Little did I know this would start a very long process of recovering from a miscarriage and then trying again to get pregnant. The longest and hardest time of my life. I cried a lot. I was so beside myself. The best thing I did after talking with the nurse who called and apologized that it was a miscarriage and that they just got my blood test back, I called my mom. Sometimes calling my mom isn't the best idea for stressful situations, I am always looking for certain answers from her. This time she said exactly what I needed to hear. She cried with me. She told me even though I wasn't far along it is still a miscarriage. And that it is still SO HARD. And she was right. I didn't have to have a D&C or anything so the actual miscarrying of the baby was fine. It was after the fact that I wasn't pregnant anymore and I wanted to be SO BAD.

I knew Jeremy and I had more kids waiting to join our family. I knew every time Carly and Emma held a friend's baby that they would be amazing big sisters. I knew I wanted another little baby to love and care for.

Fast forward to yesterday at our ultrasound.
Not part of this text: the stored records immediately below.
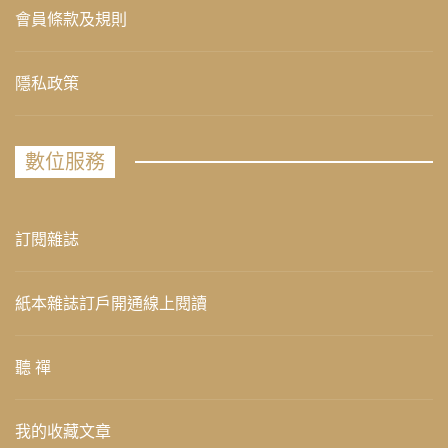
會員條款及規則
隱私政策
數位服務
訂閱雜誌
紙本雜誌訂戶開通線上閱讀
聽 禪
我的收藏文章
I never feel completely attached or even that the pregnancy is real until I have the ultrasound to find out what we are having. Something about the ultrasound and being able to see the baby move and measured. I love it. I can start planning for this baby. I am half way there and it is getting so real! And of course the ultrasound pictures are amazing and actually look like actual babies. Precious.

As soon as the ultrasound technician said that it was a boy, tears started streaming down my face and I couldn't keep it together! I was just so relieved to be looking at a baby that is inside of me! I asked Jeremy for a tissue from my purse. haha He can never find anything in there. So he then asked the technician for a tissue. haha. I just couldn't believe it! I am carrying a healthy, growing baby boy!!!!

I just feel so blessed to be pregnant and being able to have such easy pregnancies. I am 20 weeks and like my other two pregnancies, some days I have all the energy in the world. The next day all I want to do is sleep. Carly will come into my room and ask 'mom is the baby tired today?' 'Yes, Carly the baby is so tired today.' 'Okay mom!' and she closes my door and goes and plays with Emma. She is seriously so interested in the baby and so helpful! If I am eating something she asks 'mom does the baby like that?' 'mom how is the baby boy today?' She is seriously the sweetest.

I haven't publicly announced my pregnancy until yesterday for a few reasons. My life right now is Carly and Emma. I wasn't quite ready for people to know because of my miscarriage. I was scared for a long time that I would miscarry again. Like even up until seeing the baby yesterday and making sure everything was looking great, I was still nervous.



My first ultrasound to see our little nugget at 9 weeks.

our little nugget! Even at 9 weeks it looked like an actual baby.

I don't remember how far along I was in this picture, but I text my sisters and told them I couldn't hide the baby bump anymore! My church skirts and shirts were too revealing!

This was from yesterday's 20 week ultrasound.

Carly loves looking at this on the fridge.
She points out his eyes, nose, lips, and hand.